Aytuna Tosunoglu

Aytuna Tosunoglu

BELKİ DE YENİ DEĞİLDİR…

Sadece “davranan” canlıların beyni var. Bir şeye ya da kimseye karşı belli bir durum alan canlıların beyni var, demek istiyorum. Primatların ve insanın beyni “davrandığı” için büyük. Beynimizi kullandığımız için büyümüş, bu günkü halini almış, anlayacağınız. Davranış bilimi ve sosyal antropoloji alanlarında çalışanları sosyal beyin hipotezi olarak yola çıkartan, “Neden büyük?” sorusu olmuş, benim anladığım. Bu sorunun cevabını, sosyal taleplere cevap verebilmek için beynimiz büyümüş, olarak verebiliyorlar.

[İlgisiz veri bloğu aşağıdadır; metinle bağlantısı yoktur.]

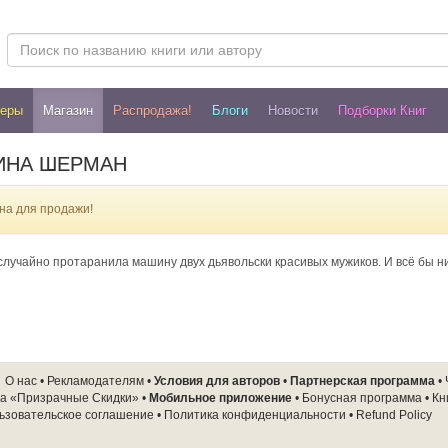
леры
Магазин
Распродажа!
Блоги
Новости
Подборки Книг
РИНА ШЕРМАН
на для продажи!
случайно протаранила машину двух дьявольски красивых мужиков. И всё бы ни
О нас
•
Рекламодателям
•
Условия для авторов
•
Партнерская программа
•
а «Призрачные Скидки»
•
Мобильное приложение
•
Бонусная программа
•
Кн
ьзовательское соглашение
•
Политика конфиденциальности
•
Refund Policy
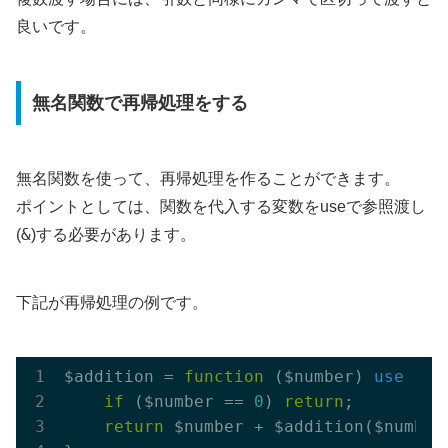
良いです。
無名関数で再帰処理をする
無名関数を使って、再帰処理を作ることができます。
ポイントとしては、関数を代入する変数をuseで参照渡し
&
(
)する必要があります。
下記が再帰処理の例です。
$addition = 
function
($number)
use
(&$
if
 ($number == 
0
) 
return
;

return
 $number + $addition($number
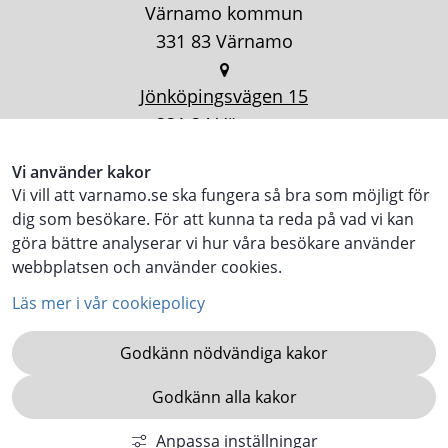
Värnamo kommun
331 83 Värnamo
Jönköpingsvägen 15
331 34 Värnamo
Vi använder kakor
Vi vill att varnamo.se ska fungera så bra som möjligt för
dig som besökare. För att kunna ta reda på vad vi kan
göra bättre analyserar vi hur våra besökare använder
webbplatsen och använder cookies.
Läs mer i vår cookiepolicy
Godkänn nödvändiga kakor
Godkänn alla kakor
KOMMUN.VARNAMO.SE
Anpassa inställningar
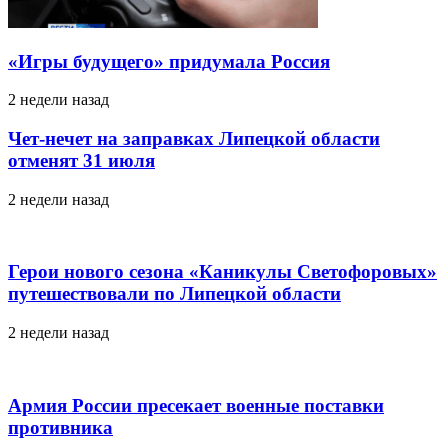
«Игры будущего» придумала Россия
2 недели назад
Чет-нечет на заправках Липецкой области
отменят 31 июля
2 недели назад
Герои нового сезона «Каникулы Светофоровых»
путешествовали по Липецкой области
2 недели назад
Армия России пресекает военные поставки
противника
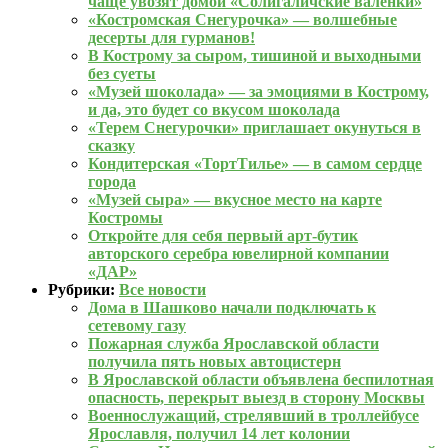
чаще увозят домой «Солигаличские валенки»
«Костромская Снегурочка» — волшебные
десерты для гурманов!
В Кострому за сыром, тишиной и выходными
без суеты
«Музей шоколада» — за эмоциями в Кострому,
и да, это будет со вкусом шоколада
«Терем Снегурочки» приглашает окунуться в
сказку
Кондитерская «ТортТилье» — в самом сердце
города
«Музей сыра» — вкусное место на карте
Костромы
Откройте для себя первый арт-бутик
авторского серебра ювелирной компании
«ДАР»
Рубрики:
Все новости
Дома в Шашково начали подключать к
сетевому газу
Пожарная служба Ярославской области
получила пять новых автоцистерн
В Ярославской области объявлена беспилотная
опасность, перекрыт выезд в сторону Москвы
Военнослужащий, стрелявший в троллейбусе
Ярославля, получил 14 лет колонии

Pandemide aşı karşıtlığı yapanların, aşı olmayanların beyni küçük değil. Öyle demek istemiyorum. Yine de aşı gibi sistematiği oldukça basit işleyen bir korunma yöntemini reddetmelerini, aleyhte konuşmalarını sağlayan acaba beynin içinde bir grup sinapsin bilgiyi yanlış iletmesinden mi kaynaklanıyor, diye düşünmüyor değilim. Hani, bilgi bir insan olsa, beyin de bir oda olsa. İnsan odaya girdiğinde odada bulunan diğerleri, “Bakalım sen yan odada mısın” diye soruyorsa durumda bir aksaklık var demektir. Ne yan odası! Öyle bir şey yok! Buradasın işte!

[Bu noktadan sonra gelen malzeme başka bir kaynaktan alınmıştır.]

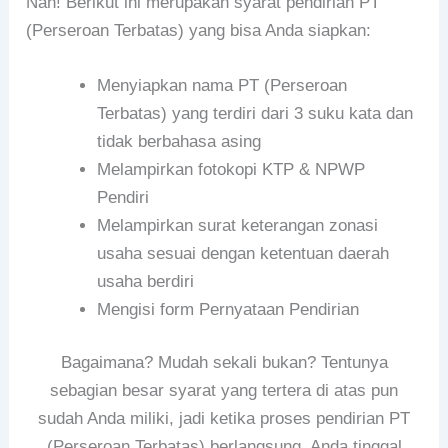
Nah! Berikut ini merupakan syarat pendirian PT
(Perseroan Terbatas) yang bisa Anda siapkan:
Menyiapkan nama PT (Perseroan
Terbatas) yang terdiri dari 3 suku kata dan
tidak berbahasa asing
Melampirkan fotokopi KTP & NPWP
Pendiri
Melampirkan surat keterangan zonasi
usaha sesuai dengan ketentuan daerah
usaha berdiri
Mengisi form Pernyataan Pendirian
Bagaimana? Mudah sekali bukan? Tentunya
sebagian besar syarat yang tertera di atas pun
sudah Anda miliki, jadi ketika proses pendirian PT
(Perseroan Terbatas) berlangsung, Anda tinggal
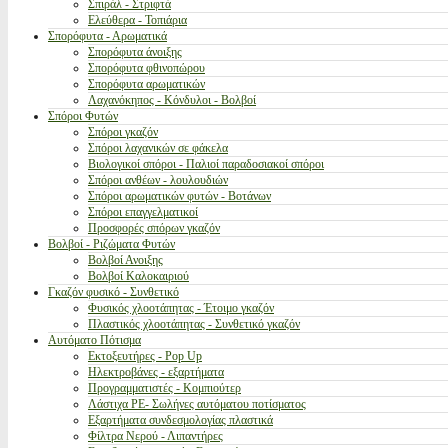
Σπιράλ - Στριφτά
Ελεύθερα - Τοπιάρια
Σπορόφυτα - Αρωματικά
Σπορόφυτα άνοιξης
Σπορόφυτα φθινοπώρου
Σπορόφυτα αρωματικών
Λαχανόκηπος - Κόνδυλοι - Βολβοί
Σπόροι Φυτών
Σπόροι γκαζόν
Σπόροι λαχανικών σε φάκελα
Βιολογικοί σπόροι - Παλιοί παραδοσιακοί σπόροι
Σπόροι ανθέων - λουλουδιών
Σπόροι αρωματικών φυτών - Βοτάνων
Σπόροι επαγγελματικοί
Προσφορές σπόρων γκαζόν
Βολβοί - Ριζώματα Φυτών
Βολβοί Ανοιξης
Βολβοί Καλοκαιριού
Γκαζόν φυσικό - Συνθετικό
Φυσικός χλοοτάπητας - Έτοιμο γκαζόν
Πλαστικός χλοοτάπητας - Συνθετικό γκαζόν
Αυτόματο Πότισμα
Εκτοξευτήρες - Pop Up
Ηλεκτροβάνες - εξαρτήματα
Προγραμματιστές - Κομπιούτερ
Λάστιχα PE- Σωλήνες αυτόματου ποτίσματος
Εξαρτήματα συνδεσμολογίας πλαστικά
Φίλτρα Νερού - Λιπαντήρες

Dün görüşme fırsatı bulduğum uzman doktor arkadaşım, “Bütün ülkelerin insanları aşı olsa bu pandemi, pandemi olmaktan çıkardı”, dedi ve uyardı, “Korkarım artık böyle yaşamaya alışmak mecburiyetinde kalacağız, çünkü dünya üzerinde ummadığın ülkelerde bile, aşı karşıtlığı yaygın”, dedi. Ayrıca, yeni nurtopu gibi varyantımız Omicron için, belki de yeni değil, o konuda bile yeni bir şeyler söyleyemeyiz, beklemeliyiz diye düşünüyor. “Yeni” Omicron varyantıyla ilgili konuşurken dikkat edilmesi gerekenin, kesin bilgi olarak sunulmaması olduğunu da vurguluyor.

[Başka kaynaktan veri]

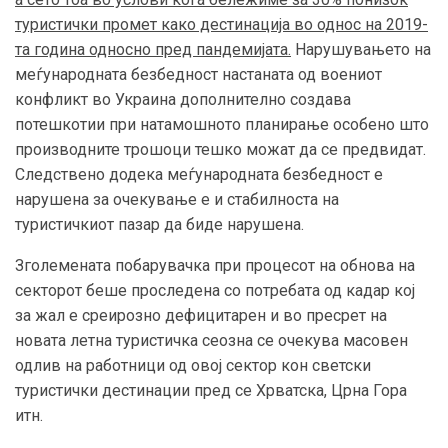
туристички промет како дестинација во однос на 2019-
та година односно пред пандемијата.
Нарушувањето на
меѓународната безбедност настаната од воениот
конфликт во Украина дополнително создава
потешкотии при натамошното планирање особено што
производните трошоци тешко можат да се предвидат.
Следствено додека меѓународната безбедност е
нарушена за очекување е и стабилноста на
туристичкиот пазар да биде нарушена.
Зголемената побарувачка при процесот на обнова на
секторот беше проследена со
потребата од
кад
а
р
кој
за жал е среирозно дефицитарен и во пресрет на
новата летна туристичка сеозна се очекува масовен
одлив на работници од овој сектор кон светски
туристички дестинации пред се Хрватска, Црна Гора
итн.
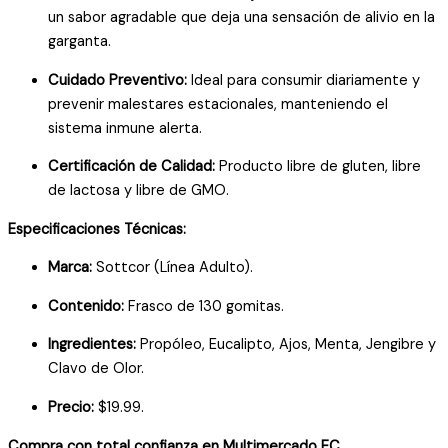
un sabor agradable que deja una sensación de alivio en la
garganta.
Cuidado Preventivo:
Ideal para consumir diariamente y
prevenir malestares estacionales, manteniendo el
sistema inmune alerta.
Certificación de Calidad:
Producto libre de gluten, libre
de lactosa y libre de GMO.
Especificaciones Técnicas:
Marca:
Sottcor (Línea Adulto).
Contenido:
Frasco de 130 gomitas.
Ingredientes:
Propóleo, Eucalipto, Ajos, Menta, Jengibre y
Clavo de Olor.
Precio:
$19.99.
Compra con total confianza en Multimercado EC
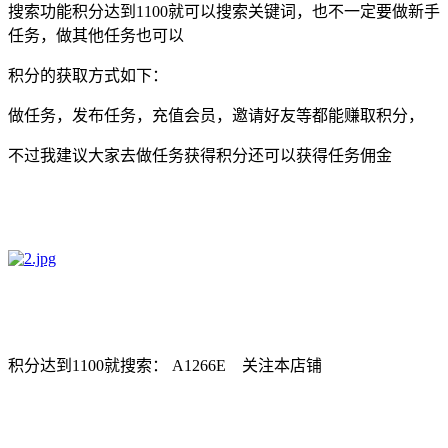
搜索功能积分达到1100就可以搜索关键词，也不一定要做新手
任务，做其他任务也可以
积分的获取方式如下：
做任务，发布任务，充值会员，邀请好友等都能赚取积分，
不过我建议大家去做任务获得积分还可以获得任务佣金
积分达到1100就搜索： A1266E 关注本店铺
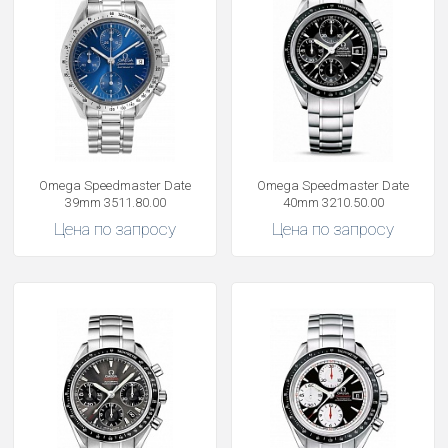
Omega Speedmaster Date
Omega Speedmaster Date
39mm 3511.80.00
40mm 3210.50.00
Цена по запросу
Цена по запросу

Aslında benim takip ettiğim, sokaktaki insana hitaben yazılmış yabancı kaynaklı makalelerde de benzer bir tutum var. Dünkü Gazete Pencere’de Dünya Sağlık Örgütü’nün, panik yapmanıza gerek yok, hazırlıklı olun yeterli mealindeki açıklamaları da yer almıştı. DSÖ’ye göre, yeni vaka artışlarına hazır olmamız gerekiyor. Bunun anlamı, aşısızlar yoğun olmak üzere vaka sayısı artacak. Günde ortalama yirmi bin insan/vaka olarak yaşadığımız Türkiye için de bir artış söz konusu olabilir. Dünkü gazetemizi okumadıysanız, aşıların koruyuculuğu konusunda, aşıda üçüncü uyarı dozunun önemi konusunda sade bilgiler mevcut, okumanızı tavsiye ederim.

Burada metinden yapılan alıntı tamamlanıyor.